§ Information supplied:
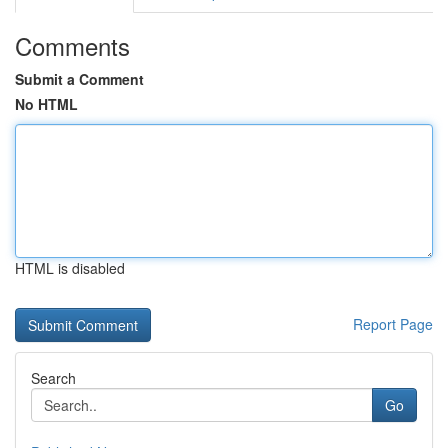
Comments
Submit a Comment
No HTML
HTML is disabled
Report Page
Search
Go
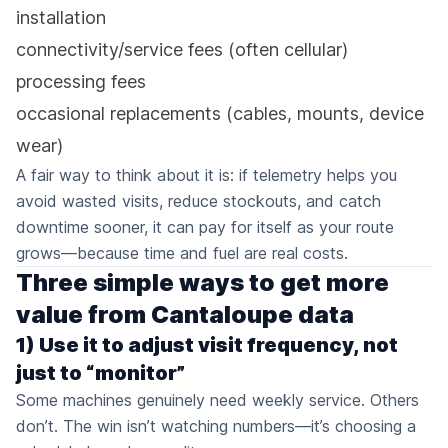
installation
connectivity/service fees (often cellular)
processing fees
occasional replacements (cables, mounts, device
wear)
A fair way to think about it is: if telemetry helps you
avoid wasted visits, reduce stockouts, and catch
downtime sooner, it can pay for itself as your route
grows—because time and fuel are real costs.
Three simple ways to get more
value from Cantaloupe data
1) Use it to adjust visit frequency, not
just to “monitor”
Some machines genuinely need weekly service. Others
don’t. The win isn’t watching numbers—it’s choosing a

§ Task to complete:
Make an exact copy of every line from the one with "Some machines genuinely" to the end of the data, with the first and last of those lines included.

§ Exercise response:
Some machines genuinely need weekly service. Others
don’t. The win isn’t watching numbers—it’s choosing a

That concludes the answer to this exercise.